Ao assumir a artificialidade como linguagem, Renato transforma o videoclipe em reflexão sobre memória — especialmente a memória afetiva, que muitas vezes opera como montagem emocional, misturando lembrança, fantasia e distorção. A praia artificial deixa de ser apenas recurso visual e se converte em símbolo de sentimentos reconstruídos, de relações que permanecem vivas na mente mesmo após o fim.


Musicalmente, “todo sim” sustenta essa narrativa com uma sonoridade tropical e atmosférica, onde guitarras suaves e sintetizadores texturizados se articulam sob influência do R&B contemporâneo. A interpretação vocal de Renato se destaca pela delicadeza expressiva, equilibrando sensualidade, vulnerabilidade e melancolia. Há uma sensação constante de movimento entre presença e perda, reforçada por versos que evocam o amargor da distância sem abandonar completamente a possibilidade de permanência emocional.


O contraste entre delicadeza sonora e elaboração visual sofisticada fortalece o impacto da obra. Cenas submersas, gravadas artesanalmente em piscina com iPhone, adicionam uma dimensão líquida e onírica à narrativa, enquanto o uso de chroma key e pós-produção reforça o aspecto surrealista sem comprometer a humanidade do projeto. Em vez de esconder os processos de fabricação, Renato os incorpora ao discurso.

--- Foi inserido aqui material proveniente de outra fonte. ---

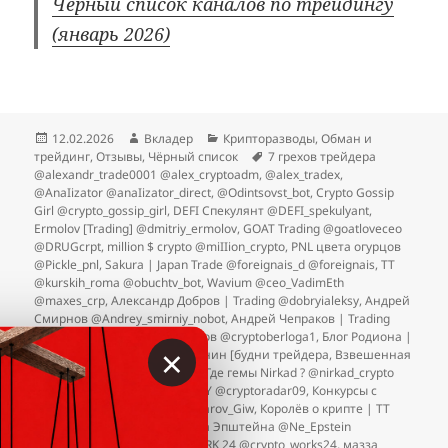
Чёрный список каналов по трейдингу
(январь 2026)
Опубликовано
Автор
Рубрики
12.02.2026
Вкладер
Крипторазводы
,
Обман и
Метки
трейдинг
,
Отзывы
,
Чёрный список
7 грехов трейдера
@alexandr_trade0001 @alex_cryptoadm
,
@alex_tradex
,
@AnaIizator @anaIizator_direct
,
@Odintsovst_bot
,
Crypto Gossip
Girl @crypto_gossip_girl
,
DEFI Спекулянт @DEFI_spekulyant
,
Ermolov [Trading] @dmitriy_ermolov
,
GOAT Trading @goatloveceo
@DRUGcrpt
,
million $ crypto @miIIion_crypto
,
PNL цвета огурцов
@Pickle_pnl
,
Sakura | Japan Trade @foreignais_d @foreignais
,
TT
@kurskih_roma @obuchtv_bot
,
Wavium @ceo_VadimEth
@maxes_crp
,
Александр Добров | Trading @dobryialeksy
,
Андрей
Смирнов @Andrey_smirniy_nobot
,
Андрей Чепраков | Trading
@chepr777
,
Берлога криптанов @cryptoberloga1
,
Блог Родиона |
×
Crypto @rodioncrypt0
,
Вершинин [будни трейдера
,
Взвешенная
торговля | Блог о заработке
,
Где гемы Nirkad ? @nirkad_crypto
@nirkad
,
ЕК | Crypto INDUSTRY @cryptoradar09
,
Конкурсы с
Александром | Крипто @Xabarov_Giw
,
Королёв о крипте | TT
Теория вероятностей
,
Крипта Эпштейна @Ne_Epstein
@Epstein_Crypto
,
КРИПТО WORK 24 @crypto_works24
,
мазза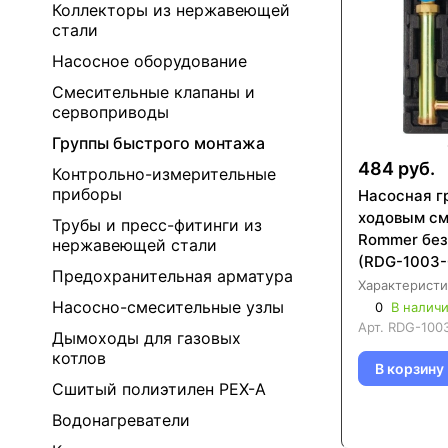
Коллекторы из нержавеющей
стали
Насосное оборудование
Смесительные клапаны и
сервоприводы
Группы быстрого монтажа
484 руб.
Контрольно-измерительные
приборы
Насосная г
ходовым см
Трубы и пресс-фитинги из
Rommer без
нержавеющей стали
(RDG-1003-
Предохранительная арматура
Характеристи
Насосно-смесительные узлы
0
В налич
Арт.
RDG-100
Дымоходы для газовых
котлов
В корзину
Сшитый полиэтилен PEX-A
Водонагреватели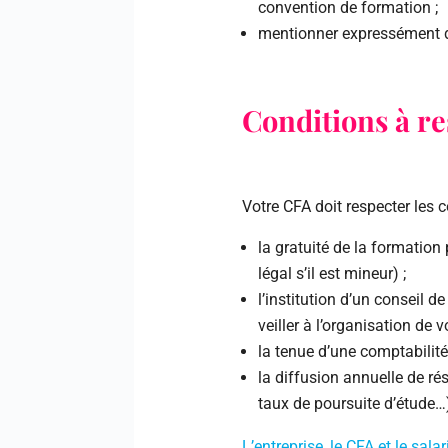
convention de formation ;
mentionner expressément
Conditions à re
Votre CFA doit respecter les c
la gratuité de la formation 
légal s’il est mineur) ;
l’institution d’un conseil 
veiller à l’organisation de
la tenue d’une comptabilité
la diffusion annuelle de rés
taux de poursuite d’étude…
L’entreprise, le CFA et le sal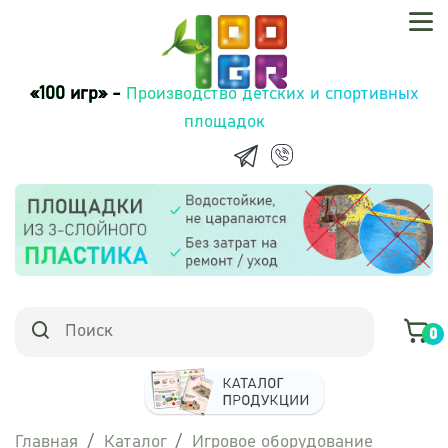
«100 игр» -
Производство детских и спортивных
площадок
0
Главная
Каталог
Игровое оборудование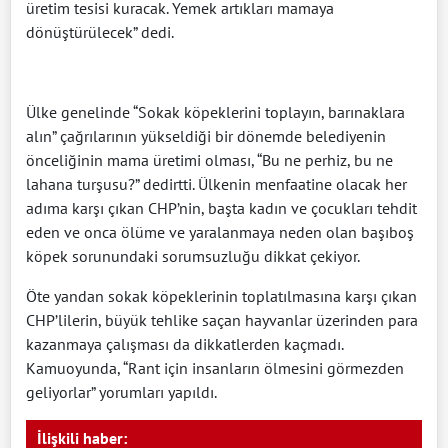
üretim tesisi kuracak. Yemek artıkları mamaya
dönüştürülecek” dedi.
Ülke genelinde “Sokak köpeklerini toplayın, barınaklara
alın” çağrılarının yükseldiği bir dönemde belediyenin
önceliğinin mama üretimi olması, “Bu ne perhiz, bu ne
lahana turşusu?” dedirtti. Ülkenin menfaatine olacak her
adıma karşı çıkan CHP’nin, başta kadın ve çocukları tehdit
eden ve onca ölüme ve yaralanmaya neden olan başıboş
köpek sorunundaki sorumsuzluğu dikkat çekiyor.
Öte yandan sokak köpeklerinin toplatılmasına karşı çıkan
CHP’lilerin, büyük tehlike saçan hayvanlar üzerinden para
kazanmaya çalışması da dikkatlerden kaçmadı.
Kamuoyunda, “Rant için insanların ölmesini görmezden
geliyorlar” yorumları yapıldı.
İlişkili haber: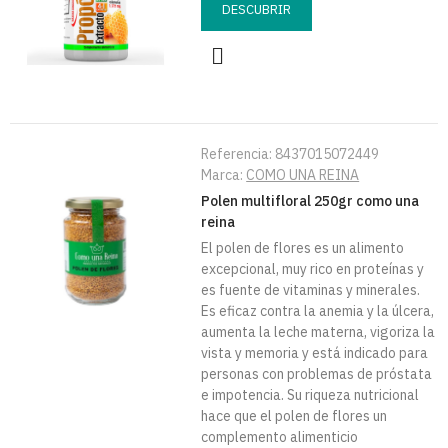
DESCUBRIR
Referencia:
8437015072449
Marca:
COMO UNA REINA
Polen multifloral 250gr como una
reina
El polen de flores es un alimento
excepcional, muy rico en proteínas y
es fuente de vitaminas y minerales.
Es eficaz contra la anemia y la úlcera,
aumenta la leche materna, vigoriza la
vista y memoria y está indicado para
personas con problemas de próstata
e impotencia. Su riqueza nutricional
hace que el polen de flores un
complemento alimenticio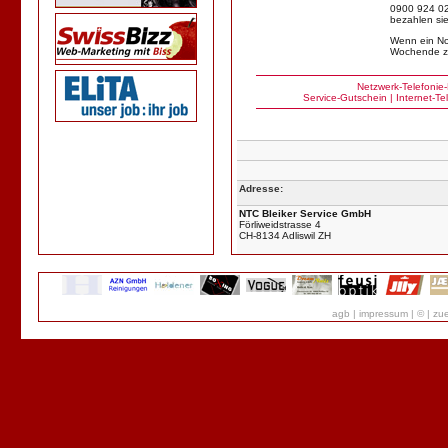
0900 924 024
bezahlen sie
Wenn ein Not
Wochende z
Netzwerk
-
Telefonie
-
Service
-
Gutschein
|
Internet
-
Te
Adresse:
NTC Bleiker Service GmbH
Förliweidstrasse 4
CH-8134 Adliswil ZH
agb
|
impressum
|
©
|
zue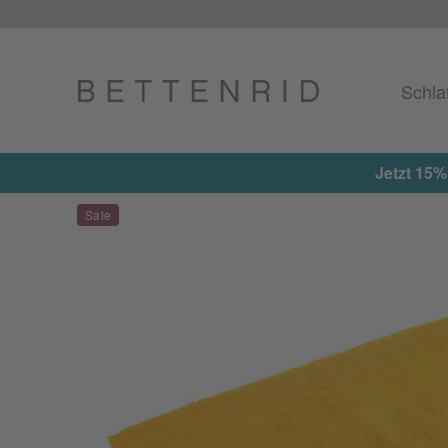
Schla
Jetzt 15%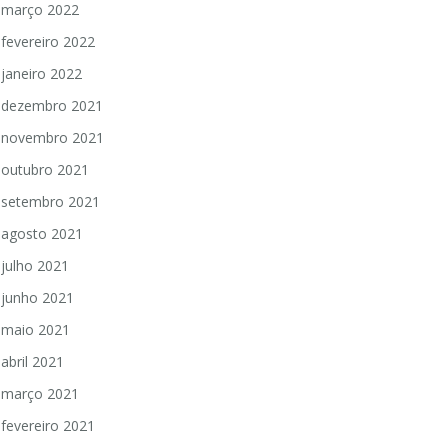
março 2022
fevereiro 2022
janeiro 2022
dezembro 2021
novembro 2021
outubro 2021
setembro 2021
agosto 2021
julho 2021
junho 2021
maio 2021
abril 2021
março 2021
fevereiro 2021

Um dos momentos mais emblemáticos surge nas sequências filmadas em Belo Horizonte, especialmente diante do Edifício JK, ícone arquitetônico de Oscar Niemeyer. Ao inserir o espelho laranja refletindo imagens praianas sobre a paisagem urbana, o artista constrói uma metáfora visual poderosa sobre deslocamento, saudade e permanência. A cidade deixa de ser apenas pano de fundo para se tornar território emocional, onde o passado invade o presente de forma quase fantasmagórica.


A decisão de enfatizar o caráter independente e artesanal da produção também adiciona relevância ao lançamento. Em uma era marcada por automatizações e excesso de soluções visuais previsíveis, “todo sim” se diferencia pela defesa explícita do trabalho manual, colaborativo e criativamente intencional.


Mais do que um novo single, Renato Enoch entrega uma peça de continuidade dentro de um projeto artístico mais amplo, que vem sendo construído faixa a faixa. Se “No escuro (sigilo)” explorava pulsão e provocação, e “Lamento do arremate” mergulhava em melancolia, “todo sim” parece ocupar o espaço da memória reconstruída — um território em que amor, ilusão e realidade coexistem.


Com esse lançamento, Renato reafirma não apenas sua versatilidade, mas sua capacidade de transformar recursos limitados em linguagem sofisticada. “Todo sim” se estabelece como um exercício de sensibilidade estética e narrativa, provando que, quando música e imagem são pensadas em conjunto, até uma praia fabricada pode revelar verdades profundamente reais.